The Commerce Department today took the final step to authorizing retaliatory action against imports of biodiesel from Argentina and Indonesia, setting the final rates importers must pay to bring the biofuel into the U.S.
Refiners looking to use product imported from those two countries will now be required to pay cash deposits to do so. The department announced rates of between 60.44 percent and 86.41 percent for Argentine imports and 92.52-276.65 percent for biodiesel from Indonesia. The actual rate depends on the specific foreign producer or exporter supplying the biodiesel.
In a statement, Commerce Secretary Wilbur Ross said the move "allows U.S. producers of biodiesel to receive relief from the market-distorting effects of foreign producers dumping into the domestic markets."
The decision is the final step in a case brought by the National Biodiesel Fair Trade Coalition, a cadre of groups led by the National Biodiesel Board. In a statement, Kurt Kovarik, NBB’s vice president of federal affairs, said the decision “provides room for the domestic biodiesel industry to flourish and produce more volumes” of the biofuel.
“The biodiesel industry already deals with policy uncertainties, such as lapsing tax credits and annual unpredictability with the Renewable Fuel Standard, so we appreciate seeing illegally dumped imports remedied,” he added.
Under the ruling, the department will direct the deposits to be collected after the final determination of rates is published in the Federal Register next week. This move comes after earlier determinations that imports from Argentina and Indonesia were unfairly subsidized, which Commerce announced in November.

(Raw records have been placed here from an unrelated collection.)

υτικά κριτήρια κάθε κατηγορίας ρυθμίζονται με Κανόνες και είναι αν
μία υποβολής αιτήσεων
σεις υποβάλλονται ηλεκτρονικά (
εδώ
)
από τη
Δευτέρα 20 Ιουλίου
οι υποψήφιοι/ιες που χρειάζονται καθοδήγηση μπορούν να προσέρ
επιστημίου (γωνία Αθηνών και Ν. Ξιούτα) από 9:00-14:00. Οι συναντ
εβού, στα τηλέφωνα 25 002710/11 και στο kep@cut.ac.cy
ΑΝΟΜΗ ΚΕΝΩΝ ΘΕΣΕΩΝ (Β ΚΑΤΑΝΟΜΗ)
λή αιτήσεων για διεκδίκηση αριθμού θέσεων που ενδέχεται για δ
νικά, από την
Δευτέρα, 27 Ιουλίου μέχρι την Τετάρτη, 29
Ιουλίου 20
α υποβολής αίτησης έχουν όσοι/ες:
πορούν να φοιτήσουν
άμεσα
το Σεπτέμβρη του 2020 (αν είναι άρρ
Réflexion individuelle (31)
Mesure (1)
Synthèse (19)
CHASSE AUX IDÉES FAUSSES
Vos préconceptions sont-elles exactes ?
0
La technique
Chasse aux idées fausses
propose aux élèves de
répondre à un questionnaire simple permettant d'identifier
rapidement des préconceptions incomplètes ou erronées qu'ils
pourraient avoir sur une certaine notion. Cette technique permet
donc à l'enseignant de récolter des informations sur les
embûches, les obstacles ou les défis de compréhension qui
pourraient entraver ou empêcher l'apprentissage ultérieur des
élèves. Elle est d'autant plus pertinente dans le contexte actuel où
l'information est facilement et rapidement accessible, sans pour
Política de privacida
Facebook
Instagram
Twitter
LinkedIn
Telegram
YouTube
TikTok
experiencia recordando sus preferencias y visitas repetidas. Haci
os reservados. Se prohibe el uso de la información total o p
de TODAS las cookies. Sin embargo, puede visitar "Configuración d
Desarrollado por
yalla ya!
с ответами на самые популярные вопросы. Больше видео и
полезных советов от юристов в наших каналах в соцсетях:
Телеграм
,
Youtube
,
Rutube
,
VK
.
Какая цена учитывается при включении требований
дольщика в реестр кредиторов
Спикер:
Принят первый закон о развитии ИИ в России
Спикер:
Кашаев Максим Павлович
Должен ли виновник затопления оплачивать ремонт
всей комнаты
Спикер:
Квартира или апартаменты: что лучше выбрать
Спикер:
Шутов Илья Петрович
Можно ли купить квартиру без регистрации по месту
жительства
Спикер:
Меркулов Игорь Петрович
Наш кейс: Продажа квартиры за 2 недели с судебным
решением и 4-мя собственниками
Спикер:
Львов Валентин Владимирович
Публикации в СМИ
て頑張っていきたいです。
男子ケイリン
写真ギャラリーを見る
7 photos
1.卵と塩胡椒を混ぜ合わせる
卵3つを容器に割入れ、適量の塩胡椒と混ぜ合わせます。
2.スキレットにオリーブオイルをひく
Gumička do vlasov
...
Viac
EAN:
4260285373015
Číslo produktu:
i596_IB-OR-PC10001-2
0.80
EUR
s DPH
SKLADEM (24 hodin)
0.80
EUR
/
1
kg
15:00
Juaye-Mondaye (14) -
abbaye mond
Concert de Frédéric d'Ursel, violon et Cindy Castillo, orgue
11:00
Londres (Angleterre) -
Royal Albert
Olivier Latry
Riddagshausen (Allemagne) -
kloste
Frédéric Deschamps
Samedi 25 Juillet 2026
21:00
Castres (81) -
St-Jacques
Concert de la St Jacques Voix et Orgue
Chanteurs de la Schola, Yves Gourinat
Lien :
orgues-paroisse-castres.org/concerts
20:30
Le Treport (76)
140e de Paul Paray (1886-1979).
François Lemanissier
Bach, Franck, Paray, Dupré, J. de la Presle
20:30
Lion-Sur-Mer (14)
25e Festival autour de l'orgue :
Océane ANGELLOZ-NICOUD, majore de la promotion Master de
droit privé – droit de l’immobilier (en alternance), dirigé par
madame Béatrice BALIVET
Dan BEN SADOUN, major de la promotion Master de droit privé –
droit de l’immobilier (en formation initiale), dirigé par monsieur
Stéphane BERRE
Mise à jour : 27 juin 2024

NBB and other groups originally brought the case after what they saw as "a flood of subsidized and dumped imports" from the two countries. They contended that market share was lost for U.S. producers and prices of the biofuel were depressed as a result of imports from Argentina and Indonesia jumping 464 percent between 2014 and 2016. U.S. biodiesel stakeholders allege the imports caused their domestic market share to drop 18.3 percentage points.